▶ **EXTRACTED ENTRIES**:
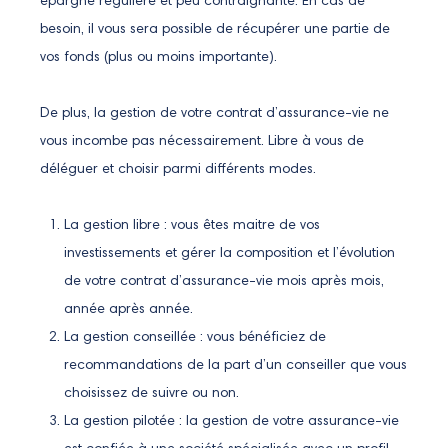
épargne régulière et peu contraignante. En cas de
besoin, il vous sera possible de récupérer une partie de
vos fonds (plus ou moins importante).
De plus, la gestion de votre contrat d’assurance-vie ne
vous incombe pas nécessairement. Libre à vous de
déléguer et choisir parmi différents modes.
La gestion libre : vous êtes maitre de vos
investissements et gérer la composition et l’évolution
de votre contrat d’assurance-vie mois après mois,
année après année.
La gestion conseillée : vous bénéficiez de
recommandations de la part d’un conseiller que vous
choisissez de suivre ou non.
La gestion pilotée : la gestion de votre assurance-vie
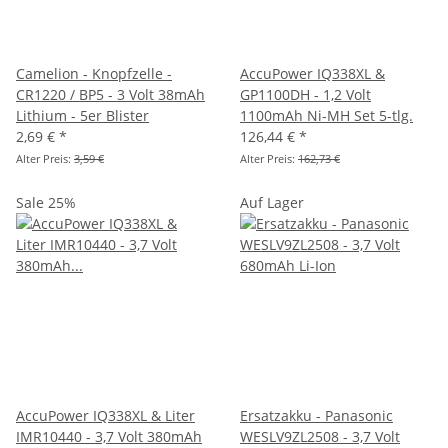
Camelion - Knopfzelle -
AccuPower IQ338XL &
CR1220 / BP5 - 3 Volt 38mAh
GP1100DH - 1,2 Volt
Lithium - 5er Blister
1100mAh Ni-MH Set 5-tlg.
2,69 €
*
126,44 €
*
Alter Preis:
3,59 €
Alter Preis:
162,73 €
Sale 25%
Auf Lager
AccuPower IQ338XL & Liter
Ersatzakku - Panasonic
IMR10440 - 3,7 Volt 380mAh
WESLV9ZL2508 - 3,7 Volt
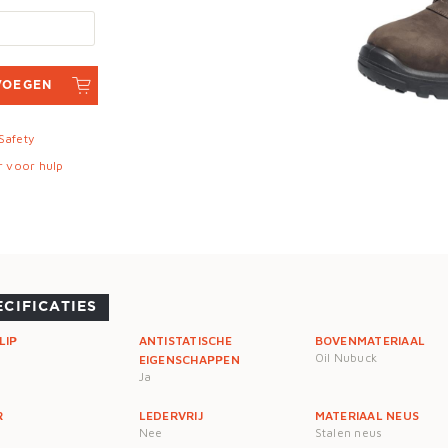
VOEGEN
 Safety
r voor hulp
ECIFICATIES
LIP
ANTISTATISCHE
BOVENMATERIAAL
Oil Nubuck
EIGENSCHAPPEN
Ja
R
LEDERVRIJ
MATERIAAL NEUS
Nee
Stalen neus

▶ **ACTIVITY**: Exactly how many lines of the listing hold the word "votre"? State only the number.

▶ **WORKED SOLUTION**: 3